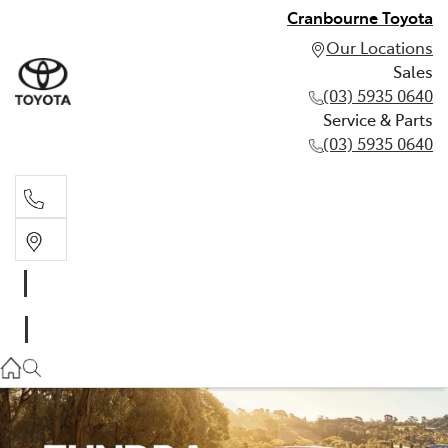
Cranbourne Toyota
Our Locations
Sales
(03) 5935 0640
Service & Parts
(03) 5935 0640
Sales
(03) 5935 0640
Service & Parts
(03) 5935 0640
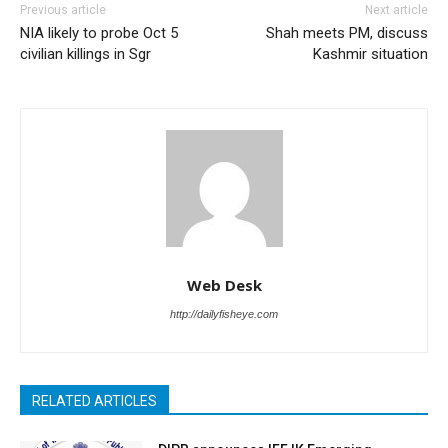
Previous article
Next article
NIA likely to probe Oct 5
Shah meets PM, discuss
civilian killings in Sgr
Kashmir situation
Web Desk
http://dailyfisheye.com
RELATED ARTICLES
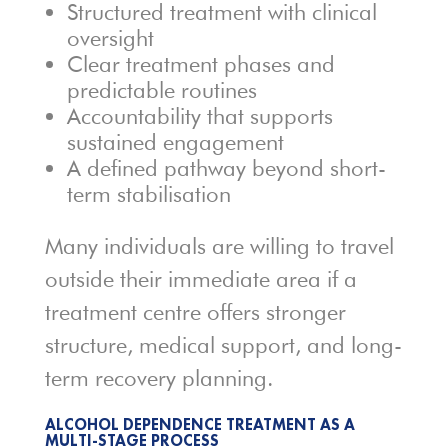
Structured treatment with clinical
oversight
Clear treatment phases and
predictable routines
Accountability that supports
sustained engagement
A defined pathway beyond short-
term stabilisation
Many individuals are willing to travel
outside their immediate area if a
treatment centre offers stronger
structure, medical support, and long-
term recovery planning.
ALCOHOL DEPENDENCE TREATMENT AS A
MULTI-STAGE PROCESS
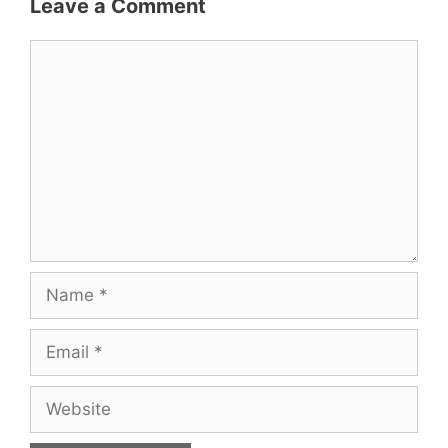
Leave a Comment
Comment
Name
Email
Website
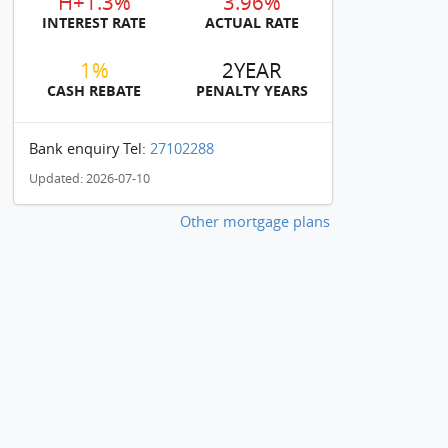
H+1.3%
3.96%
INTEREST RATE
ACTUAL RATE
1%
2YEAR
CASH REBATE
PENALTY YEARS
Bank enquiry Tel:
27102288
Updated: 2026-07-10
Other mortgage plans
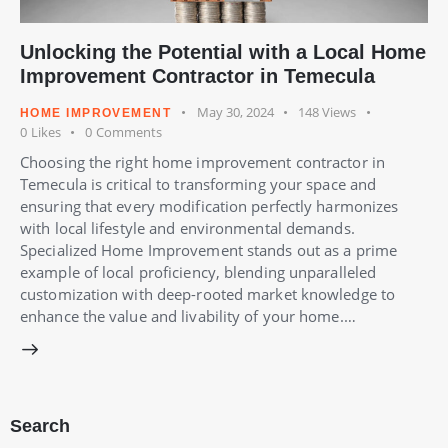
Unlocking the Potential with a Local Home
Improvement Contractor in Temecula
May 30, 2024
148
Views
HOME IMPROVEMENT
0
Likes
0
Comments
Choosing the right home improvement contractor in
Temecula is critical to transforming your space and
ensuring that every modification perfectly harmonizes
with local lifestyle and environmental demands.
Specialized Home Improvement stands out as a prime
example of local proficiency, blending unparalleled
customization with deep-rooted market knowledge to
enhance the value and livability of your home.…
Search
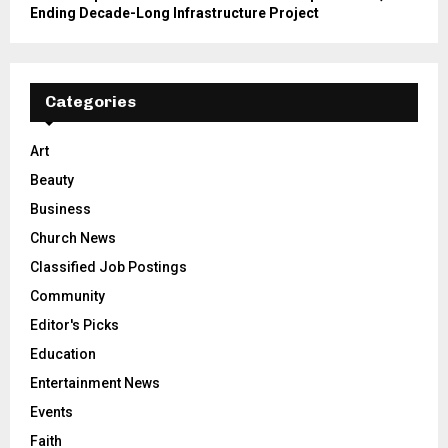
Ending Decade-Long Infrastructure Project
Categories
Art
Beauty
Business
Church News
Classified Job Postings
Community
Editor's Picks
Education
Entertainment News
Events
Faith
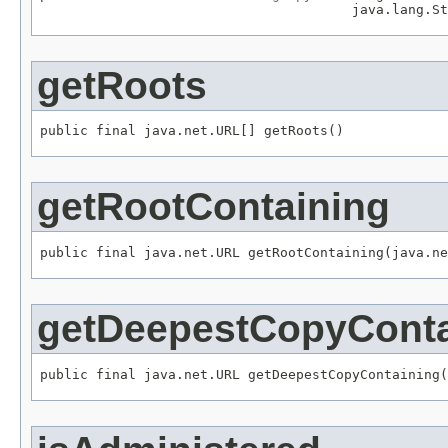
                                       java.lang.St
getRoots
public final java.net.URL[] getRoots()
getRootContaining
public final java.net.URL getRootContaining(java.ne
getDeepestCopyConta
public final java.net.URL getDeepestCopyContaining(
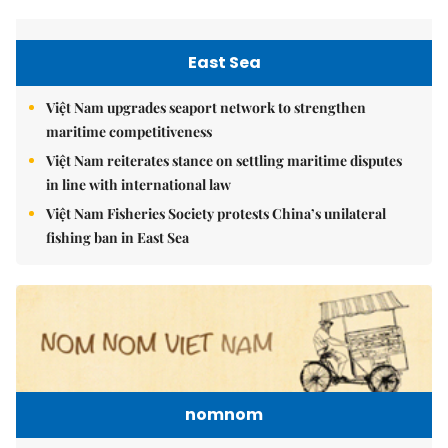
East Sea
Việt Nam upgrades seaport network to strengthen
maritime competitiveness
Việt Nam reiterates stance on settling maritime disputes
in line with international law
Việt Nam Fisheries Society protests China’s unilateral
fishing ban in East Sea
nomnom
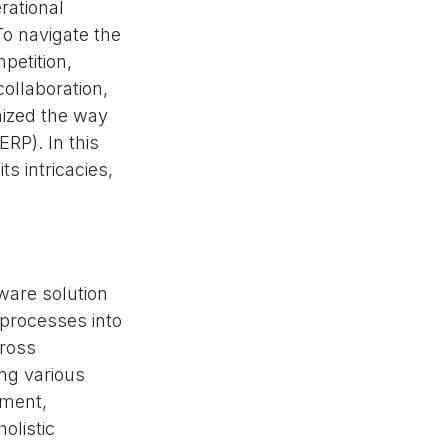
rational
To navigate the
petition,
ollaboration,
nized the way
RP). In this
s intricacies,
tware solution
 processes into
cross
ng various
ement,
olistic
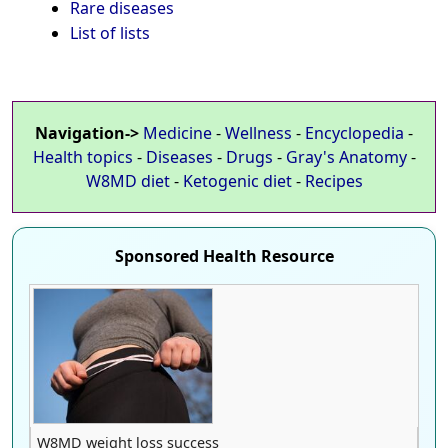
Rare diseases
List of lists
Navigation->
Medicine
-
Wellness
-
Encyclopedia
-
Health topics
-
Diseases
-
Drugs
-
Gray's Anatomy
-
W8MD diet
-
Ketogenic diet
-
Recipes
Sponsored Health Resource
W8MD weight loss success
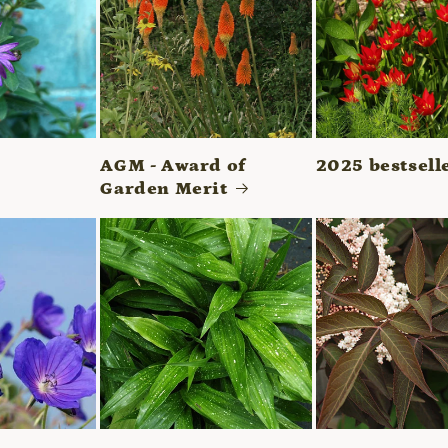
AGM - Award of
2025 bestsell
Garden Merit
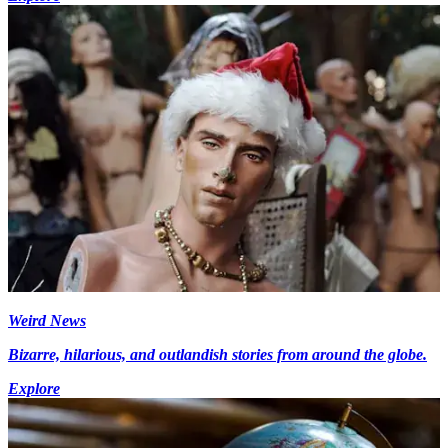
Weird News
Bizarre, hilarious, and outlandish stories from around the globe.
Explore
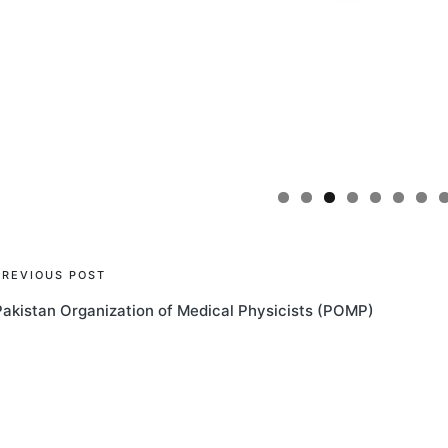
Post
PREVIOUS POST
Pakistan Organization of Medical Physicists (POMP)
navigation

◆ ◆ ◆

Filter the records for the word "your" and show every line that has it.

Response:
Temecula is critical to transforming your space and
enhance the value and livability of your home.…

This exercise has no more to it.